My breath catches. This Artyom is my brother.
How can this be?
“Artyom has taken over your father’s business. Though, much to his displeasure, your father left a hefty share of his overseas fortune to you.”
I blink, my gaze flickering from the photo to the man before me. “Is that why you took me? You want the money he left me?”
The mask of his laugh hardly conceals his incredulous disgust. “My family would piss on your father’s money and burn it before we’d spend it.”
“I don’t understand.” My frustration peaks, and I toss the photos back at him, standing. My knees tremble, but my voice raises. “What do you want from me?”
He doesn’t look affected by my anger. In fact, I think I amuse him.
He’s such a dink. A doorknob. A monster.
I hate him.
“Like I said, your family has been a thorn in my family’s side for a very long time. The Volkovs don’t do business the same way the Popovs do business. Your father tried to partner with my family, and we rejected him. He couldn’t handle that rejection and started a war that saw the death of not only himself, but three of his sons. I’ve told you my family will wipe out the Popov line, and we will.”

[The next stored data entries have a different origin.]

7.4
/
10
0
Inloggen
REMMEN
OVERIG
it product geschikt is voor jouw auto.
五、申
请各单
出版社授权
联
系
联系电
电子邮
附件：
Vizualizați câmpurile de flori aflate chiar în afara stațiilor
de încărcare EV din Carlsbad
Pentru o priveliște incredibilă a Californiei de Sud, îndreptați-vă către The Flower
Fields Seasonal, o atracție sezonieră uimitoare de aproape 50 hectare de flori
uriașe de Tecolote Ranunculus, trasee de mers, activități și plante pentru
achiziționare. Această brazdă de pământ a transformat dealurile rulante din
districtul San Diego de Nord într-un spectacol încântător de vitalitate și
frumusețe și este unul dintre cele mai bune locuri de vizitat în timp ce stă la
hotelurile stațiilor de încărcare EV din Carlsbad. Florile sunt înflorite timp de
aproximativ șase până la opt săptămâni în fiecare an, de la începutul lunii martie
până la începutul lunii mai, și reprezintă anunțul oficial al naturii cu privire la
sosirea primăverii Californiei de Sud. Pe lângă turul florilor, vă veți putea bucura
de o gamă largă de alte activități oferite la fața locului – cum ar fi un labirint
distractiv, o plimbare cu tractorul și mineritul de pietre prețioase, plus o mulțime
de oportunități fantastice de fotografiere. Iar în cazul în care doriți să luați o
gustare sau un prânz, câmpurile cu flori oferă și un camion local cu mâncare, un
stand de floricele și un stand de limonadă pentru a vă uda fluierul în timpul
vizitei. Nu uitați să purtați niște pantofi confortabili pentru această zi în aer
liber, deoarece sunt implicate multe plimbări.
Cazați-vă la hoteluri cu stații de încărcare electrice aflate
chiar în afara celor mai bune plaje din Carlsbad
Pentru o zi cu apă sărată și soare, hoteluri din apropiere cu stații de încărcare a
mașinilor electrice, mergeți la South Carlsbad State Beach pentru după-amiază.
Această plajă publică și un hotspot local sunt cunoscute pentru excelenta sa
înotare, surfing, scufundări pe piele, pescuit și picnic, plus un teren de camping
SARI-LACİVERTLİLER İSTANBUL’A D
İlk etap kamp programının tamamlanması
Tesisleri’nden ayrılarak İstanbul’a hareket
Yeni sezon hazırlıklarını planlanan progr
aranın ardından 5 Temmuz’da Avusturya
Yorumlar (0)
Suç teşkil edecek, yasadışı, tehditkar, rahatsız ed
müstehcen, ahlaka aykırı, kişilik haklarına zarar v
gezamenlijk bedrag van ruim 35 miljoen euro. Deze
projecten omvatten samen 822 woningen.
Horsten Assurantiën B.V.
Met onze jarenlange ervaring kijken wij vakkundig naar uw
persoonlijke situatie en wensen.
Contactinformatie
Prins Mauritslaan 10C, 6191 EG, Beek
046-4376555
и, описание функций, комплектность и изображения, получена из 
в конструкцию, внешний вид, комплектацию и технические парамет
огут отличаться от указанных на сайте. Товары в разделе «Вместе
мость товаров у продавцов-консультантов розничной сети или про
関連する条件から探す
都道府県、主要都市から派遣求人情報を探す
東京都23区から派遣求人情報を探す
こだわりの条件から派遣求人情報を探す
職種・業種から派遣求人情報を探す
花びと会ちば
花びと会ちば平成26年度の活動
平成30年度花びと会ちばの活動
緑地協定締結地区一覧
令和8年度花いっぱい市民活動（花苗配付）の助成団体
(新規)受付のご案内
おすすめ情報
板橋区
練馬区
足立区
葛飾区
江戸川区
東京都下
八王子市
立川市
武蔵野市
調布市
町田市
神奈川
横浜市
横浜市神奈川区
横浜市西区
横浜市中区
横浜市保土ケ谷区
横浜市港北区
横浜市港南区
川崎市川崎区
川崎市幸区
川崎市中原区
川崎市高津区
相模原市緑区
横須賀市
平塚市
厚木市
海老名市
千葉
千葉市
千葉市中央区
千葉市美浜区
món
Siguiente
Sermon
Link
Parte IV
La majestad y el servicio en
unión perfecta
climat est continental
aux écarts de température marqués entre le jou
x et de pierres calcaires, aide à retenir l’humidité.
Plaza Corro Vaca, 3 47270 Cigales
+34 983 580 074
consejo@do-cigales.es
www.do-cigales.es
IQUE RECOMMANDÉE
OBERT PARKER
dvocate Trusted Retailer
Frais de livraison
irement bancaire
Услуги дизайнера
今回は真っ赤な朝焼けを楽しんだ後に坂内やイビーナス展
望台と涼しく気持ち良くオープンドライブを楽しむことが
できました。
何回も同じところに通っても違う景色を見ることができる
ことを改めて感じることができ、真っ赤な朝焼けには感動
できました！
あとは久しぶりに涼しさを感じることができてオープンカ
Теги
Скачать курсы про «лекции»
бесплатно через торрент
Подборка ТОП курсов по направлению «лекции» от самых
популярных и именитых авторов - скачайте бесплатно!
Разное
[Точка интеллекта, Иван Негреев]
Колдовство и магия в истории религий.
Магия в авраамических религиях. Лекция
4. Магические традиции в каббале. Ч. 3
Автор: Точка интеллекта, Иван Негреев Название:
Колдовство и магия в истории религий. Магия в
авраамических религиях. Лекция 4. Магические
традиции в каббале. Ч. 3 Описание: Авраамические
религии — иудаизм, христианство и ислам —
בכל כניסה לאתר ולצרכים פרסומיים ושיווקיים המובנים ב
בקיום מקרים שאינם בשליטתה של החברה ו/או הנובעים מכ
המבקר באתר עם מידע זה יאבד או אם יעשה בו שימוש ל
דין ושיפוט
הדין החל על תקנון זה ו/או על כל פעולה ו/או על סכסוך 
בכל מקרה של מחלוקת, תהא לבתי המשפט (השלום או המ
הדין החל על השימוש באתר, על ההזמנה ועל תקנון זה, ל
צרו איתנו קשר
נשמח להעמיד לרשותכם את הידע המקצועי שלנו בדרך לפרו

“So, you’re going to kill me?” I’m breathing so fast now; my lungs feel the sting of every shallow gasp. My chest rises and falls fast, his dark eyes dropping to the swell, calling a flush of heat to spill beneath my cheeks.
I feel dizzy. Unsteady. I’m breathing, and yet I feel starved for air.
“No,” he says softly. “I have every intention of keeping you, Ruby.”
Six
Ruby
“I have every intention of keeping you, Ruby.” The words echo in my mind. There is a dangerous threat weaved into that statement. Something dark and sinister. Something that touches deep inside me, stroking an untouched place. Something forbidden.
Something I should run from.
I can’t move.
I’m frozen before him, my head tipped back to look up into the hard lines of his striking face. The impenetrable abyss of his cavernous eyes. Sometimes, I fear his gaze alone could swallow me whole.
I swallow. It’s an audible, although wordlessly reluctant admission, of my fear.
Interest sparks in his eyes when I lift my chin in challenge. An act of bravery I don’t feel. “I thought you said I had a choice.”
“I did.”
I clear my throat. “What were they again? My choices?”
He quirks a grin. In response, unease spills inside me.
His voice is so deep. “You can go with your brother, or you can agree to be mine.”
“Why can’t I go home?”
“That is no longer a possibility.”
“Why?”
“Because your father was Ivan Popov. He was a very bad man. A very dangerous man who made many enemies.” He pushes off the desk, closing more of the little space that stood between us. The scent of him pushes toward me, and I hold my breath. He smells good. But I hate him.
“What does that have to do with anything?”